When I was 12 years old, I went into the doctor for a routine checkup. Everything looked great; I was healthy, I was eating right and I was exercising 10 hours a week due to club swimming. But my pediatrician had one problem: “You’ve lost weight since last year.”
To me, that made sense. Sure, I’d grown an inch or so, but I was exercising so much more, and I assumed my energy was going towards height instead of weight. That wasn’t enough for the doctors, though, who decided it would be a good idea for me to start eating ice cream every day (that’s how I realized I was lactose intolerant, but that’s a whole other story). Though I had no health problems, they wanted me to consume around ½ cup of high lactose, high sugar food, just so the number would make them more comfortable.
The newest abstinence trend, No Scale November is blowing up on Instagram. But here’s the thing: if you can commit to not weighing yourself throughout the month of November, how hard is it to just… not? Ever?

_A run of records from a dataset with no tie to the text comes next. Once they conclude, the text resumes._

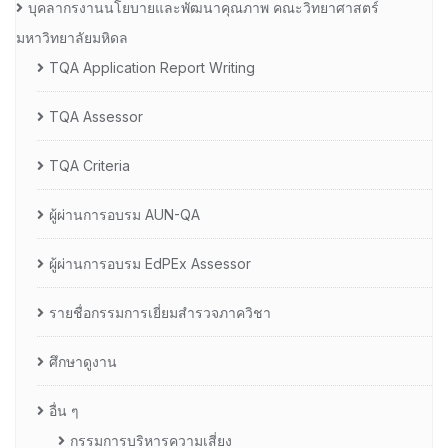
บุคลากรงานนโยบายและพัฒนาคุณภาพ คณะวิทยาศาสตร์
มหาวิทยาลัยมหิดล
TQA Application Report Writing
TQA Assessor
TQA Criteria
ผู้ผ่านการอบรม AUN-QA
ผู้ผ่านการอบรม EdPEx Assessor
รายชื่อกรรมการเยี่ยมสำรวจภาควิชา
ศึกษาดูงาน
อื่น ๆ
กรรมการบริหารความเสี่ยง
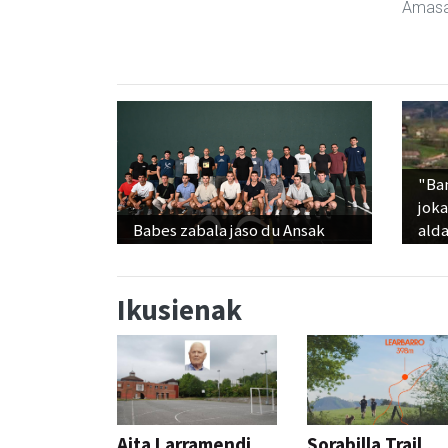
Amasa
"Ba
jok
Babes zabala jaso du Ansak
alda
Ikusienak
Aita Larramendi
Sorabilla Trail,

Weight is something we see everywhere, from the covers of magazines (“Lose 10 pounds in 2 weeks!”) to family gatherings (“Wow, have you lost weight?”) to even the doctors’ office or hospital (“Any unexplained weight loss or gain you’re worried about?”)
In our society, it’s hard for anyone–especially a woman–to be unaware of their weight. The number assigned to the force with which we press into the Earth seems to be a key in our identities, whether we want it to be or not.
Sure, the media does a terrible job showing women what they’re supposed to look like, but part of the weight-craze definitely has to do with knowing the number. And caring about the number. And letting the number decide how the rest of your day is going to be.
I used to care about the number. But it wasn’t my fault, at least, not really. When I was diagnosed with Crohn’s Disease, my health team became obsessed with my weight.
“Is she losing weight? Is she gaining weight? What does it mean? Is that good? Is it bad?”
The constant monitoring of the number meant I was constantly aware of it, and when I started feeling better, constantly striving to change it. After being on a high dose of Prednisone for God knows how long, I was 135 pounds. It didn’t sit well on my frame and it didn’t feel right. Naturally, I dropped to about 128 by the beginning of the summer of 2015. But now I knew what my body was capable of–102 pounds at my sickest–and felt like I needed to be lighter. Thinner. 120 or under. Something along those lines.
It quickly became an unhealthy obsession. I weighed myself every day at the gym, attempted to count calories and became increasingly frustrated when–unsurprisingly–I didn’t get results. It took me several months to realize what should have been obvious: that my weight didn’t actually match up with how I was feeling at the time.
So if you’re up on the trends, do No Scale November. But on December 1, don’t start weighing yourself again.